Deep Space: Star Carrier: Book Four
by Ian Douglas
Cover Artist: Gregory Bridges
Review by Bill Lawhorn
Harper Voyager Mass Market Paperback ISBN/ITEM#: 9780062183804
Date: 30 April 2013 List Price $7.99 Amazon US / Amazon UK
The war with the Sh'daar was over. There has been peace for two decade. Then it all changes with the destruction of the Confederation research vessels near the Black Rosette and the Slan take a Confederation base. Alexander Koenig forced the peace and now rules the United States of North America. One of the heroes of the battle in the Past against the Sh'daar, Sandy Gray, is now the Captain of the carrier America. The Confederation forces are going to Ophiuchi to retaliate against the Slan invasion.
The Sh'daar clients are often ahead of humanity's military and propulsion technology. But at the speeds they travel, tactics have a role as well. Unfortunately, the Admirals in charge of the fleet run things by the book. On top of using limited tactics, the heads of the Confederation also have another plan. While the most of the USNA fleet is off fighting the Slan, the head of the Confederation Government plans to take USNA territory and resources. Humanity is facing a superior foe without a united front.
There are several points of view for human characters as well as the aliens. The interactions and first contact protocols are some of the most interesting sections of the story. Contact breeds familiarity and a risky ploy may be the only hope for humanity.

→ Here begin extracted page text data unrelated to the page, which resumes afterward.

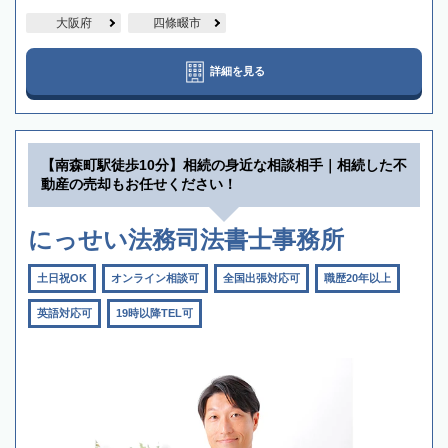
大阪府
四條畷市
詳細を見る
【南森町駅徒歩10分】相続の身近な相談相手｜相続した不
動産の売却もお任せください！
にっせい法務司法書士事務所
土日祝OK
オンライン相談可
全国出張対応可
職歴20年以上
英語対応可
19時以降TEL可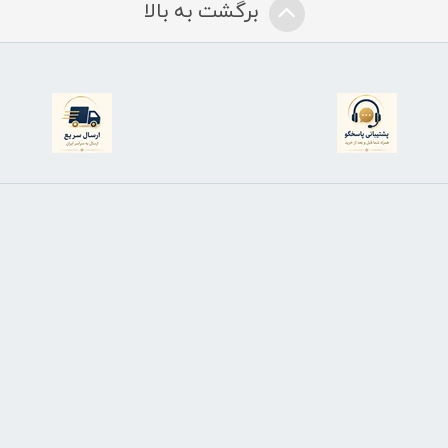
برگشت به بالا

I was not expecting another Star Carrier novel. I was skeptical that there was another story to tell. Douglas pulled it off. The introduction of a new player on the galactic scene creates the room needed for continuing adventures. I expect that future novels will continue to expand humanities reach and bring it together as they face new enemies and search for new friends.
I also find interesting the exploration of AI issues. There is potential for humanity to make itself more than it is now, and trying to figure out to what rights a self-aware program is entitled. There are also some very interesting thoughts on how to mesh a huge number of disparate races with very little common references. This is one of the great issues that man may face once it reaches the stars.
Ian Douglas is one of the masters of military science fiction. He has written several space marine series each with a slightly different take. One thing remains constant, when the going gets rough, send in the marines. In truth, this series focuses a little more on space naval action. Some non-American fans may have a little difficulty with the American focus, and I expect some will call it Ameriwank.
Fans of Steven Kent, Jack Campbell, David Sherman, and Graham Sharp Paul should find plenty here to enjoy. Military science fiction has a story pattern, but there are a lot of different ways to get to the end.